Matka była dla niego
wszystkim. Tylko jej słuchał, jej polecenia wykonywał i wierzył we wszystko, co
mówiła. Jeździła z nim do lekarza, czasem musiał zostawać w szpitalu na kilka
tygodni ale wracał, czuł się wtedy lepiej i nawet matce pomagał koło domu i na
działce, byle była przy nim. Po kilku latach odważył chodzić do pobliskiego
sklepiku po chleb, cukier czy śmietanę. Jak to syn, co z tego, że miał już 40
lat, ale był głupi i nic innego nie mógł robić. Aniela nie chciała go oddać do
zakładu, czy małe, czy duże, czy mądre, czy głupie, to jest dziecko i koniec.
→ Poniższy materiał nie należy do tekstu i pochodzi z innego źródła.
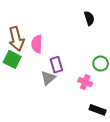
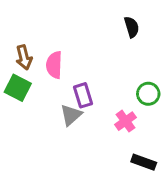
brown arrow: (16, 39) -> (24, 57), size x0.7
pink cross: (85, 82) -> (126, 121), turned 32

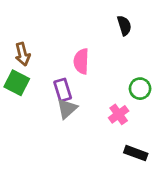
pink semicircle: (54, 65) -> (81, 61), moved
purple rectangle: (83, 95) -> (63, 90), moved

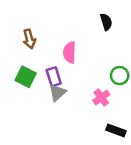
brown arrow: (23, 54) -> (29, 39), moved
green square: (17, 83) -> (26, 77), moved

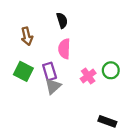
black semicircle: (106, 22) -> (62, 20), moved
pink cross: (101, 97) -> (88, 76), moved

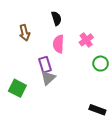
green square: (23, 71) -> (17, 88), moved
pink cross: (88, 76) -> (86, 40), moved

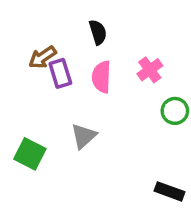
brown arrow: (25, 33) -> (42, 57), turned 70
purple rectangle: (45, 65) -> (60, 73), moved

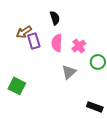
pink cross: (150, 70) -> (79, 46), moved
gray triangle: (84, 136) -> (69, 72), moved

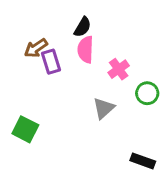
black semicircle: (55, 18) -> (83, 27), turned 48
pink semicircle: (57, 43) -> (86, 50), moved

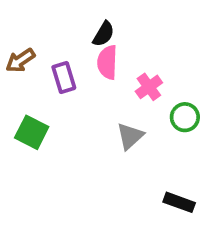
brown arrow: (36, 48) -> (20, 60), moved
green square: (25, 129) -> (32, 132), moved

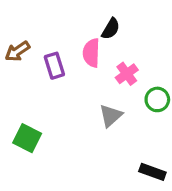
black semicircle: (104, 34) -> (111, 29), moved
green square: (32, 132) -> (27, 138), moved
Będzie tam sam jak palec.
Dwaj mądrzy bracia
pozakładali rodziny i matkę odwiedzali rzadko. Po co to jechać jak tam taka
ciasnota, w tej izdebce siedzieć czy w tej kuchni, latem to jeszcze można się
rozłożyć w ogrodzie jak jest pogoda, a tak to nie ma miejsca. Obydwie
synowe też jeździły niechętnie, bo się prawdę mówiąc trochę bały tego głupiego
szwagra, nie wiadomo co takiemu strzeli
do głowy, ani jak się przy takim zachowywać, a co dopiero pokazywać takiego
wujka dzieciom.
Czas płynął i mądrzy
bracia wpadli na pomysł - wyjadą za granicę, zarobią i za zarobione pieniądze
wybudują na matki działce dom.
Tak zrobili, harowali
kilka lat ale jak wrócili, dom stanął błyskawicznie. Nie musieli nawet
załatwiać tych wszystkich formalności bo wymyślili, że wybudują go bardzo
blisko starego a stary zburzą i wszystko będzie robione w ramach generalnego
remontu.
Matka już wtedy
niedomagała, chodziła z trudem, ale nikt jakoś na to nie zwrócił uwagi, tym
bardziej, że głupi syn znów zaczął wariować, rzucał się na majstra, chciał
rąbać szalunki siekierą, wył, trzeba go było zamknąć i to na dłużej. Matka go
odwiedzała a przy okazji nikomu nic nie mówiąc robiła sobie jakieś badania,
kupowała leki, ale i tak czuła się coraz gorzej. Nie żaliła się, przecież oni
mieli na głowie budowę. Choć pieniądze zarobione za granicą wystarczały na
wszystko to obydwaj angażowali się osobiście i niejeden tydzień spędzili na
rusztowaniu, na dachu, czy tam, gdzie akurat było trzeba.
Kiedyś ich
zapytała - a jak to będzie jak będziemy tu wszyscy razem? Widziała parter,
piętro, taras i balkon, ale ona chciała się dowiedzieć konkretnie, gdzie kto
będzie mieszkał.
-Jeden mądry syn na
górze, drugi na dole a mama - z kim zechce!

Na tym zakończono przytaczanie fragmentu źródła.